Le problème est que cette dérogation concerne toutes les données de santé, dont les données génétiques. Or, d’une part, la loi interdit strictement toute analyse génétique (sauf exception) sans le consentement exprès de la personne. Ainsi, légalement, et pour la première fois, l’AP-HP est en capacité de traiter des données génétiques pour lesquelles le patient n’a jamais consenti explicitement. D’autre part, en raison de ces MR anonymisantes, l’AP-HP se retrouve dans l’impossibilité technique de retourner vers patient en cas de découverte importante concernant sa santé.
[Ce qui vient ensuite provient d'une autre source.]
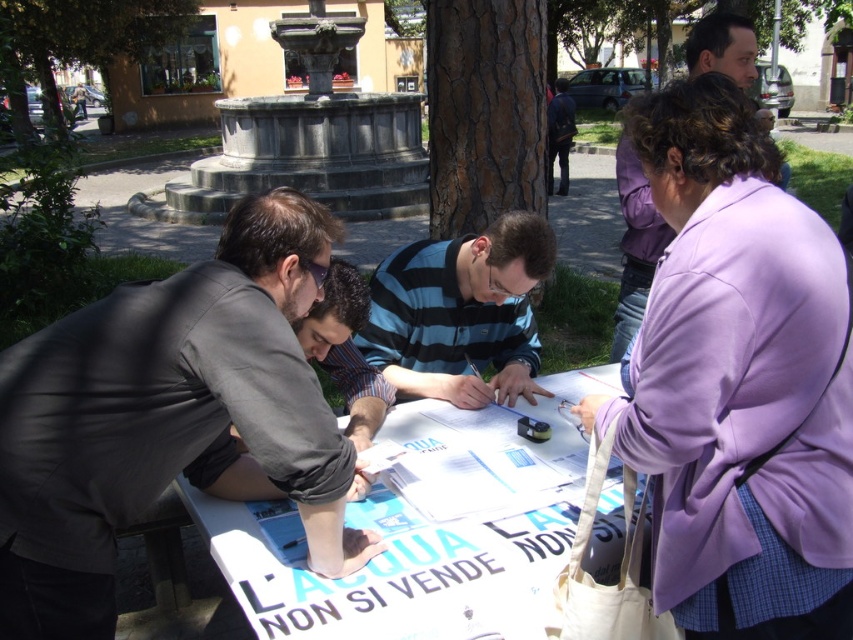 Question: Can you confirm if dark gray suit at left is smaller than purple fabric jacket at upper right?

Choices:
 (A) yes
 (B) no

Answer: (A)

Question: Is purple fabric coat at upper right behind dark blue striped shirt at center?

Choices:
 (A) yes
 (B) no

Answer: (B)

Question: Estimate the real-world distances between objects in this image. Which object is farther from the dark blue striped shirt at center?

Choices:
 (A) dark gray suit at left
 (B) blue striped shirt at center

Answer: (A)

Question: Can you confirm if purple fabric coat at upper right is positioned below dark gray suit at left?

Choices:
 (A) yes
 (B) no

Answer: (B)

Question: Which of the following is the closest to the observer?

Choices:
 (A) purple fabric coat at upper right
 (B) dark gray suit at left
 (C) blue striped shirt at center

Answer: (A)

Question: Estimate the real-world distances between objects in this image. Which object is closer to the blue striped shirt at center?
Ce n’est pas tout. Une donnée génétique seule a une valeur scientifique quasiment nulle. Celle-ci augmente lorsqu’elle est agrégée à d’autres données du même patient. Ainsi, nous voyons bien l’autre problème de cette dérogation pouvant aboutir à la production implicite des données génétiques anonymisées : il est impossible de revenir vers les patients pour collecter davantage de données afin d’augmenter la valeur scientifique de ces données génétiques, si besoin est. Et par expérience, le besoin est toujours.
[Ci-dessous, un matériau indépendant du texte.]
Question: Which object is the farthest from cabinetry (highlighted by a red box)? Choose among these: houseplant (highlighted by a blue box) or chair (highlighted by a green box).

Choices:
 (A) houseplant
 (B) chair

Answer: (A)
Des effets négatifs d’un point de vue clinique et scientifique

Cette dérogation, avec des effets positifs possibles à court terme en matière de coût ou de temps, n’aura finalement que des effets négatifs probables à long terme d’un point de vue clinique et scientifique. Le consentement éclairé exprès reste alors le meilleur moyen, car lui seul permet de bien valoriser scientifiquement les données de santé, tout en informant le patient. Mais en réalité, il faudrait aller encore beaucoup plus loin. Au moins dans le cadre de la recherche, l’AP-HP – ainsi que l’institut Pasteur, l’institut Curie ou encore l’Inserm, etc. – devrait opter pour un consentement éclairé dynamique, via ce qu’on a appelé une « recherche impliquant la personne humaine (RIPH) », comme nous l’avons préconisé dans le rapport sur l’intelligence artificielle du député Cédric Villani.
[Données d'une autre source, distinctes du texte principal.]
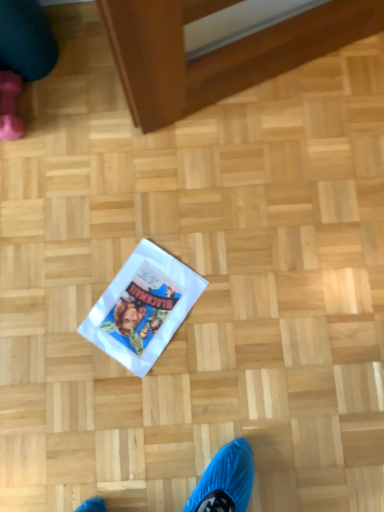 You are a GUI agent. You are given a task and a screenshot of the screen. Output one action in this format:
    pyautogui.click(x=<x>, y=<y>)
    Task: Click on the empty space that is to the right of pink rubber boot at upper left
    The height and width of the screenshot is (512, 384).
    Given the screenshot: What is the action you would take?
    pyautogui.click(x=75, y=110)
Ce consentement éclairé exprès dynamique est un consentement dématérialisé qui permet au patient de consentir à chaque usage possible de ses données, dans l’espace et dans le temps. L’AP-HP ou ces instituts peuvent alors améliorer la production et l’usage scientifique de données de santé, en particulier génétiques, tout en offrant au patient un contrôle réel sur cette production et cet usage (ce qu’impose d’ailleurs le RGPD). On aboutit à la constitution d’une cohorte unique, multithématique et connectée par structure, qui permet d’alimenter et d’utiliser intelligemment et dynamiquement leurs entrepôts de données respectifs en données de santé et génétiques.

Si à court terme la dérogation de l’AP-HP peut paraître stratégique, au moins économiquement, ceci n’est qu’un leurre. À long terme, elle ne fera qu’accélérer la baisse de compétitivité scientifique et donc de soin de nos établissements de santé. Les entreprises privées, elles, ne feront pas cette erreur.